Références : 20040403-01-A, 2005.05.02, 236929, 50960, 50961, 58784, 899480, 922819, BID-10183, CERTA-2004-AVI-138, CERTA-2004-AVI-140, CERTA-2004-AVI-143, CERTFR-2014-AVI-308, CISCO20040420a, CISCO20040420b, cisco-sa-20040420-tcp-ios, cisco-sa-20040420-tcp-nonios, CSCed27956, CSCed32349, CVE-2004-0230, FreeBSD-SA-14:19.tcp, HP01077, IY55949, IY55950, IY62006, IY63363, IY63364, IY63365, IY70026, IY70027, IY70028, JSA10638, MS05-019, MS06-064, NetBSD 2004-006, NetBSD-SA2004-006, Netscreen 58784, OpenBSD 34-019, OpenBSD 35-005, PSN-2012-08-686, PSN-2012-08-687, PSN-2012-08-688, PSN-2012-08-689, PSN-2012-08-690, SGI 20040403, V6-TCPRSTWINDOWDOS, VIGILANCE-VUL-4128, VU#415294.

Description de la vulnérabilité

L'entête TCP contient un champ window/fenêtre qui correspond à la taille du buffer de réception de la machine ayant émis le paquet. Ainsi si certains paquets arrivent dans le désordre la machine peut les stocker en attente de réception des paquets précédents.

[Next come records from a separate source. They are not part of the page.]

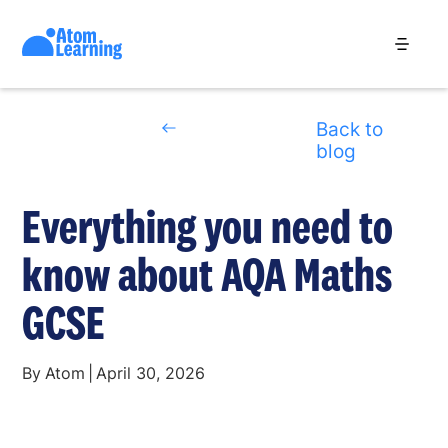
Back to
blog
Everything you need to
know about AQA Maths
GCSE
By
Atom
|
April 30, 2026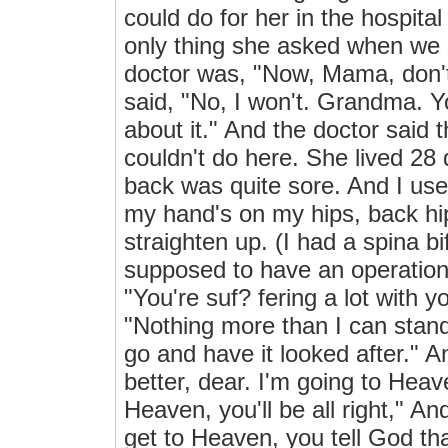
could do for her in the hospital
only thing she asked when we 
doctor was, "Now, Mama, don't 
said, "No, I won't. Grandma. Yo
about it." And the doctor said 
couldn't do here. She lived 28
back was quite sore. And I used
my hand's on my hips, back hip
straighten up. (I had a spina b
supposed to have an operation 
"You're suf? fering a lot with y
"Nothing more than I can stand
go and have it looked after." A
better, dear. I'm going to Heave
Heaven, you'll be all right," A
get to Heaven, you tell God th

Lorsqu'une connexion TCP est établie, elle peut se terminer de deux manières :
 - les entités s'échangent des paquets contenant le drapeau Fin actif. Dans ce cas, les numéros de séquence (et d'acquittement car le Ack est nécessaire) doivent correspondre exactement.
 - l'une des entités envoie un paquet contenant le drapeau Reset actif. Dans ce cas (drapeau Ack non actif), seul le numéro de séquence doit correspondre approximativement. En effet, il doit se situer dans la fenêtre de réception.

Ainsi, au lieu de deviner un numéro de séquence parmi 2^32 nombres, l'attaquant doit simplement envoyer 2^32/fenêtre paquets Reset. Par exemple si la taille de la fenêtre est 32k, l'attaquant doit envoyer 2^32/32k = 131072 paquets.

Il faut noter que pour mener ce déni de service utilisant un paquet TCP Reset, l'attaquant doit connaître :
 - les adresses IP source et destination
 - les ports source et destination
Certains protocoles comme BGP deviennent alors sensibles car ces informations peuvent être obtenues.

Un attaquant peut ainsi envoyer un paquet TCP contenant le drapeau Reset pour interrompre une session TCP active.

On peut noter que des paquets SYN peuvent aussi être utilisés, mais cette variante est moins efficace à cause des limitations généralement mises en place pour protéger contre les attaques synflood.